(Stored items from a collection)
☆ ☆ ☆ ☆ ☆

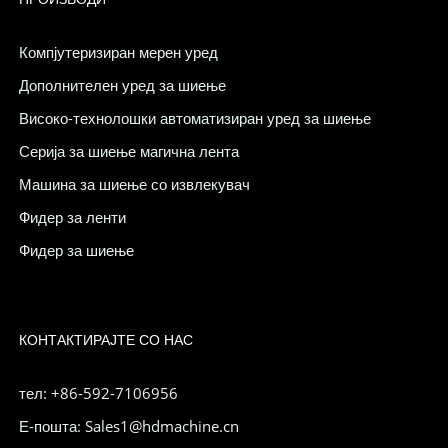
Компјутеризиран мерен уред
Дополнителен уред за шиење
Високо-технолошки автоматизиран уред за шиење
Серија за шиење магична лента
Машина за шиење со извлекувач
Фидер за ленти
Фидер за шиење
КОНТАКТИРАЈТЕ СО НАС
тел: +86-592-7106956
Е-пошта: Sales1@hdmachine.cn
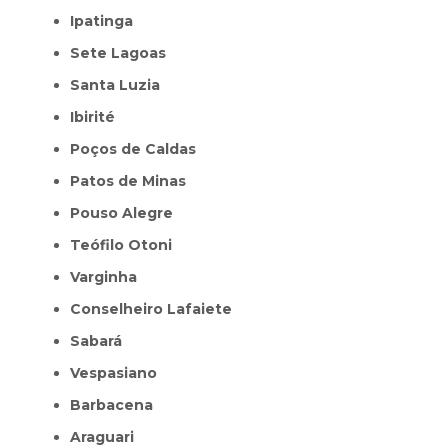
Ipatinga
Sete Lagoas
Santa Luzia
Ibirité
Poços de Caldas
Patos de Minas
Pouso Alegre
Teófilo Otoni
Varginha
Conselheiro Lafaiete
Sabará
Vespasiano
Barbacena
Araguari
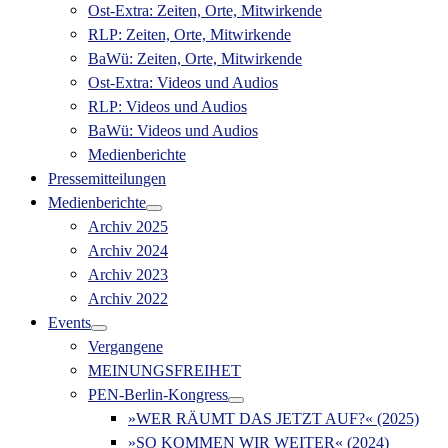
Ost-Extra: Zeiten, Orte, Mitwirkende
RLP: Zeiten, Orte, Mitwirkende
BaWü: Zeiten, Orte, Mitwirkende
Ost-Extra: Videos und Audios
RLP: Videos und Audios
BaWü: Videos und Audios
Medienberichte
Pressemitteilungen
Medienberichte
Archiv 2025
Archiv 2024
Archiv 2023
Archiv 2022
Events
Vergangene
MEINUNGSFREIHET
PEN-Berlin-Kongress
»WER RÄUMT DAS JETZT AUF?« (2025)
»SO KOMMEN WIR WEITER« (2024)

☆ ☆ ☆ ☆ ☆

* _PROBLEM DETAILS_
Set down the lines from the one with "RÄUMT DAS JETZT" through the end of the data above. Keep each exactly as written and add no other line.

* _SOLUTION TO THE EXERCISE_
»WER RÄUMT DAS JETZT AUF?« (2025)
»SO KOMMEN WIR WEITER« (2024)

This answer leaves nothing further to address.